GEROME ROTHMAN: So, Tozen Union, or Tokyo General Union, joined a hundred—a hundred to 200 protesters in the government district of Tokyo to protest in solidarity with our brothers and sisters at the Wall Street occupation. We wanted to join the 99 percenters in demonstrating our solidarity with stopping the corporate greed around the world. We marched past TEPCO, which is the energy utility which runs the Fukushima power plant. And we went by the Ministry of Economy, Trade and Industry. The people at this protest were representing many different points of view, including resistance to nuclear power, resistance to declining working conditions in Japan, as well as resistance to the TPP free trade—so-called free trade protocol. It was exciting. It was really wonderful. And I was deeply inspired by it.
AMY GOODMAN: How significant is Occupy Wall Street for the protests that are happening now in Japan? I mean, there have been protests in Japan because of this horrific nuclear power—these meltdowns that have resulted from all that took place before.
GEROME ROTHMAN: Yes, Amy. I think that it was really inspiring to read the news and watch programs like this, learning about the Occupy Wall Street movement. As a result, in this protest, it wasn’t only Japanese workers there, but foreign workers. And for the first time, I think about 30 percent of us were immigrants. So I think the Occupy Wall Street movement really made us feel like it’s our opportunity, our time to invest ourselves in the Japanese community, to build a multicultural and socially just Japan. One of the people I talked to, I asked him why he was there, and his response was, "Because I can’t be on Wall Street." And I feel the same exact way. I can’t be on Wall Street, but I live in Japan, and there’s a way for me to show my support and really join to support the 99 percenters in—on Wall Street.
AMY GOODMAN: Linking up of the anti-nuclear movement in Japan and the rest of the world, the significance of this? I know people are coming from Japan to the United States to link up with activists here.
GEROME ROTHMAN: Well, the common thread is corporate greed. Corporate greed is what fuels industries like the nuclear power industry. I mean, TEPCO is a private company. It’s still a private company. I checked this morning, just to be sure for you. And this is—even people in our union—we have people in our union who support nuclear power, but even people in our union who do still agree that corporations must be accountable, must be accountable for making our energy safe, making our environment clean. And so, it’s about making sure that we don’t fuel our energy policy with corporate greed. We need to fuel our energy policy and our labor policy with a desire to improve human flourishing in countries like Japan and the United States.

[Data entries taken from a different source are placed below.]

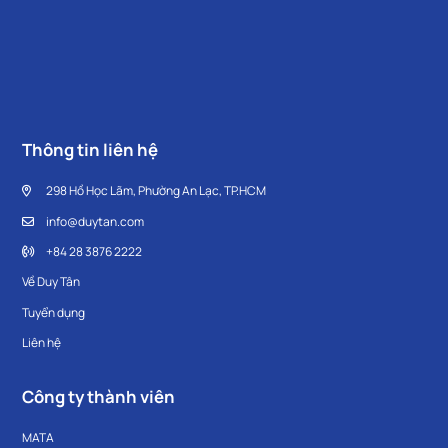
Thông tin liên hệ
298 Hồ Học Lãm, Phường An Lạc, TP.HCM
info@duytan.com
+84 28 3876 2222
Về Duy Tân
Tuyển dụng
Liên hệ
Công ty thành viên
MATA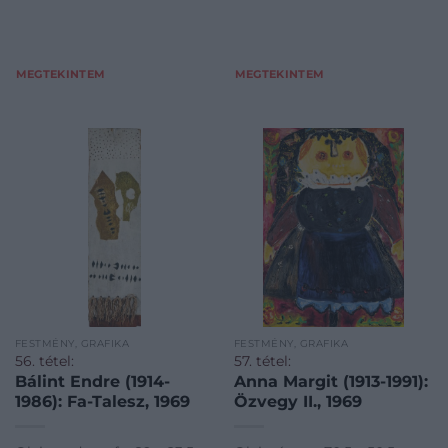
MEGTEKINTEM
MEGTEKINTEM
FESTMÉNY, GRAFIKA
FESTMÉNY, GRAFIKA
56. tétel:
57. tétel:
Bálint Endre (1914-
Anna Margit (1913-1991):
1986): Fa-Talesz, 1969
Özvegy II., 1969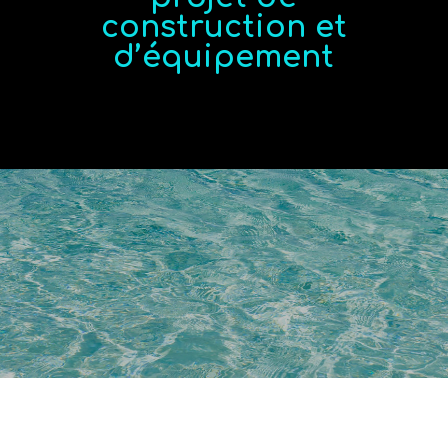
construction et
d’équipement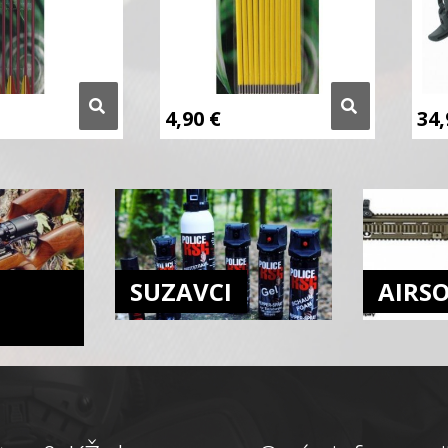
4,90
€
34
SUZAVCI
AIRS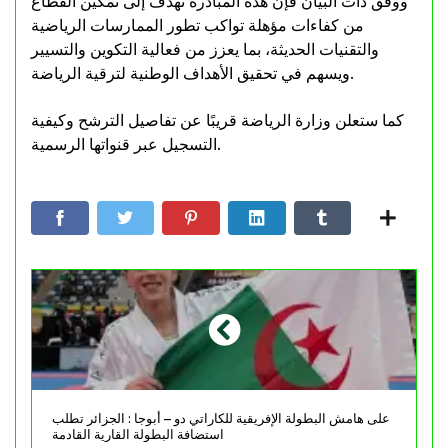
ووفق ذات البيان فإن هذه المبادرة تهدف إلى تمكين القطاع
من كفاءات مؤهلة تواكب تطور الممارسات الرياضية
والتقنيات الحديثة، بما يعزز من فعالية التكوين والتسيير
ويسهم في تحقيق الأهداف الوطنية لترقية الرياضة.
كما ستعلن وزارة الرياضة قريبًا عن تفاصيل الترشح وكيفية
التسجيل عبر قنواتها الرسمية.
على هامش البطولة الإفريقية للكاراتي دو – أبوجا : الجزائر تطلب
استضافة البطولة القارية القادمة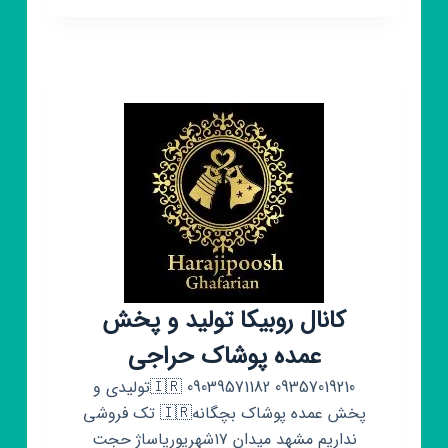
تولید
و
پخش
پوشاک
زحمتکش
کانال روبیکا تولید و پخش
عمده پوشاک حراجی
09357019210 09039571182 🇮🇷تولیدی و
پخش عمده پوشاک بچگانه🇮🇷 تک فروشی
نداریم مشهد میدان ۱۷شهریورپاساژ حجت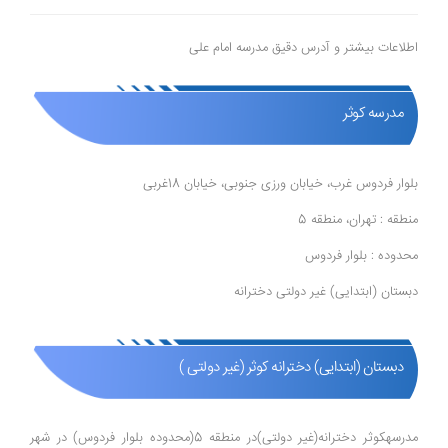
اطلاعات بیشتر و آدرس دقیق مدرسه امام علی
مدرسه کوثر
بلوار فردوس غرب، خیابان ورزی جنوبی، خیابان 18غربی
منطقه : تهران، منطقه 5
محدوده : بلوار فردوس
دبستان (ابتدایی) غیر دولتی دخترانه
دبستان (ابتدایی) دخترانه کوثر (غیر دولتی )
مدرسهکوثر دخترانه(غیر دولتی)در منطقه 5(محدوده بلوار فردوس) در شهر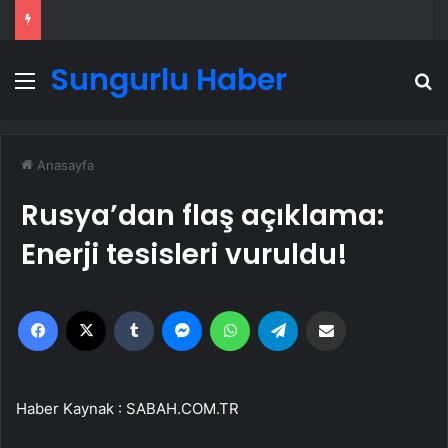
Sungurlu Haber
Menü
A
Anasayfa
Rusya’dan flaş açıklama:
Enerji tesisleri vuruldu!
Facebook
X
Tumblr
Messenger
WhatsApp
Telegram
Email'den paylaş
Haber Kaynak : SABAH.COM.TR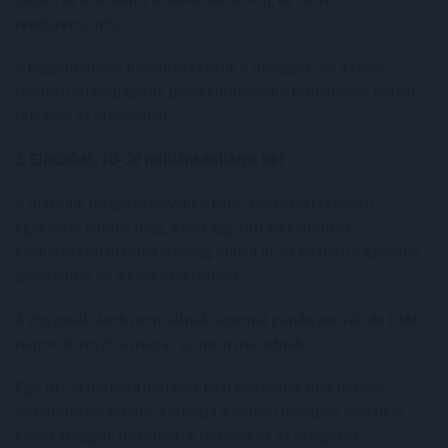
rendszerszintű.
A hagyományos piacok érzékelik a mozgást, de a rövid
lejáratú állampapírok piaca különösebb fennakadás nélkül
felszívja az eladásokat.
2. Elhúzódó, 10–20 milliárd dolláros hét
A második forgatókönyvben több kockázati tényező
egyszerre jelenik meg. Késik egy tartalékjelentés,
szabályozási bizonytalanság alakul ki, és közben a globális
piacokon is nő a kockázatkerülés.
A visszaváltások nem válnak azonnal pánikszerűvé, de több
napon keresztül magas szinten maradnak.
Egy 10–20 milliárd dolláros heti kiáramlás már néhány
bázisponttal feljebb tolhatja a három hónapos amerikai
kincstárjegyek hozamát. A tőzsdék és az árjegyzők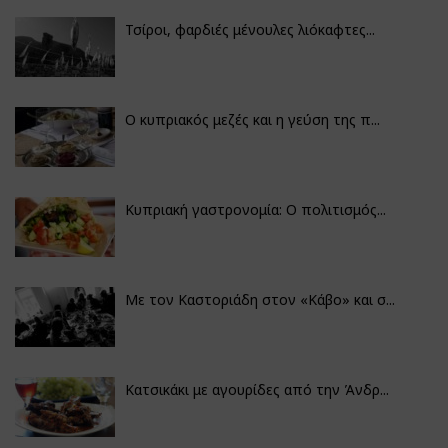
Τσίροι, φαρδιές μένουλες λιόκαφτες...
Ο κυπριακός μεζές και η γεύση της π...
Κυπριακή γαστρονομία: Ο πολιτισμός...
Με τον Καστοριάδη στον «Κάβο» και σ...
Κατσικάκι με αγουρίδες από την Άνδρ...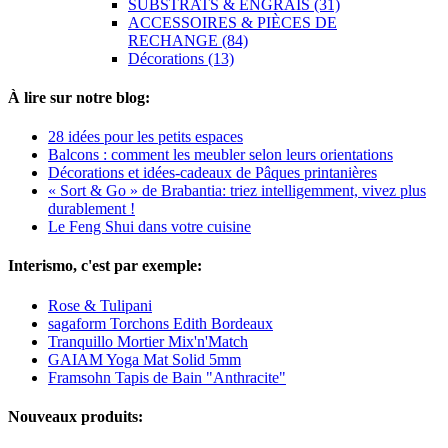
SUBSTRATS & ENGRAIS (31)
ACCESSOIRES & PIÈCES DE
RECHANGE (84)
Décorations (13)
À lire sur notre blog:
28 idées pour les petits espaces
Balcons : comment les meubler selon leurs orientations
Décorations et idées-cadeaux de Pâques printanières
« Sort & Go » de Brabantia: triez intelligemment, vivez plus
durablement !
Le Feng Shui dans votre cuisine
Interismo, c'est par exemple:
Rose & Tulipani
sagaform Torchons Edith Bordeaux
Tranquillo Mortier Mix'n'Match
GAIAM Yoga Mat Solid 5mm
Framsohn Tapis de Bain "Anthracite"
Nouveaux produits: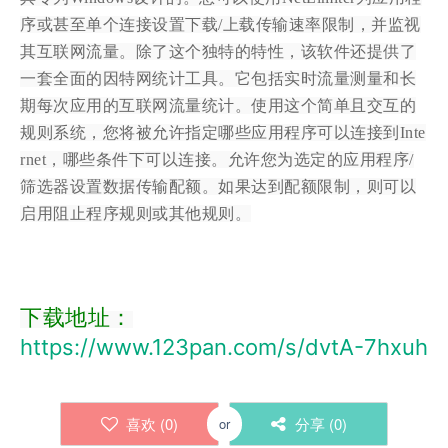
序或甚至单个连接设置下载/上载传输速率限制，并监视
其互联网流量。除了这个独特的特性，该软件还提供了
一套全面的因特网统计工具。它包括实时流量测量和长
期每次应用的互联网流量统计。使用这个简单且交互的
规则系统，您将被允许指定哪些应用程序可以连接到Inte
rnet，哪些条件下可以连接。允许您为选定的应用程序/
筛选器设置数据传输配额。如果达到配额限制，则可以
启用阻止程序规则或其他规则。
下载地址：
https://www.123pan.com/s/dvtA-7hxuh
喜欢 (
0
)
分享 (
0
)
or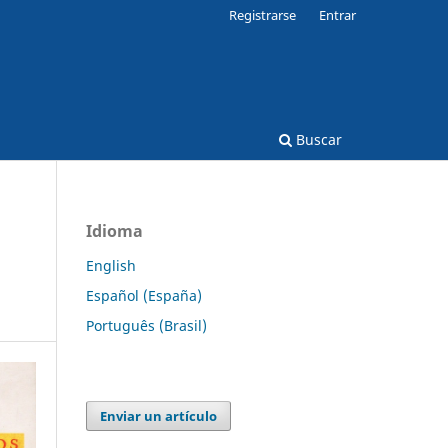
Registrarse
Entrar
Buscar
Idioma
English
Español (España)
Português (Brasil)
Enviar un artículo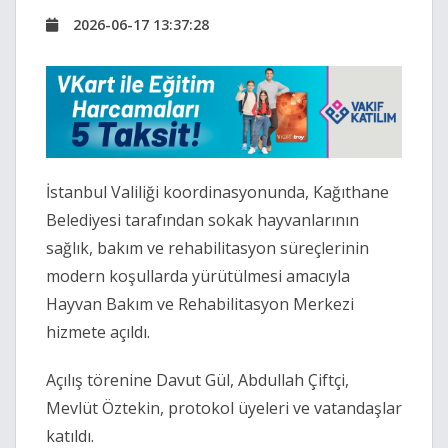
2026-06-17 13:37:28
İstanbul Valiliği
koordinasyonunda,
Kağıthane
Belediyesi
tarafından sokak hayvanlarının
sağlık, bakım ve rehabilitasyon süreçlerinin
modern koşullarda yürütülmesi amacıyla
Hayvan Bakım ve Rehabilitasyon Merkezi
hizmete açıldı.
Açılış törenine
Davut Gül
,
Abdullah Çiftçi
,
Mevlüt Öztekin
, protokol üyeleri ve vatandaşlar
katıldı.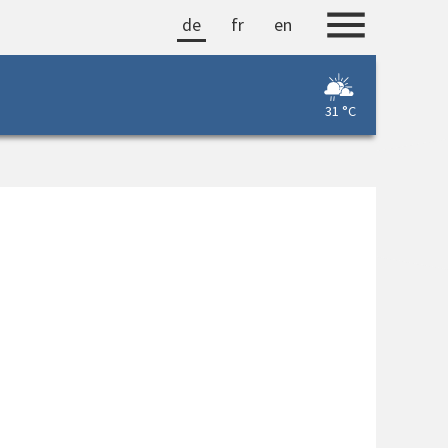
de
fr
en
31 °C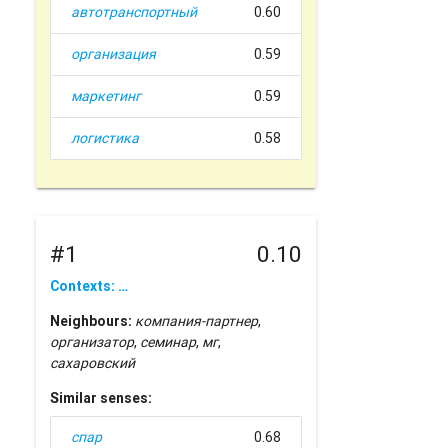
автотранспортный
0.60
организация
0.59
маркетинг
0.59
логистика
0.58
#1
0.10
Contexts: …
Neighbours:
компания-партнер
,
организатор
,
семинар
,
мг
,
сахаровский
Similar senses:
спар
0.68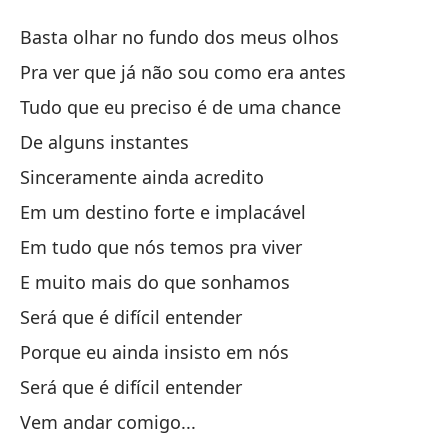
V
Basta olhar no fundo dos meus olhos
V
Pra ver que já não sou como era antes
Tudo que eu preciso é de uma chance
So
De alguns instantes
oj
Sinceramente ainda acredito
Ba
Em um destino forte e implacável
Pa
Em tudo que nós temos pra viver
Pr
E muito mais do que sonhamos
To
Será que é difícil entender
Tu
Porque eu ainda insisto em nós
Será que é difícil entender
De
Vem andar comigo...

As far as the linking up is concerned, I think that it needs to be a global, democratic movement, if we’re going to confront the evils of the nuclear power industry, if we’re going to confront the evils of unfair working conditions and unfair free—so-called free trade, free trade agreements, that just challenge our ability to have fair labor standards and fair environmental standards.
AMY GOODMAN: Well, Gerome Rothman, I want to thank you for being with us, field director for the Tokyo General Union, largest foreign-led labor union in Japan, participated in the Occupy Tokyo movement over the weekend.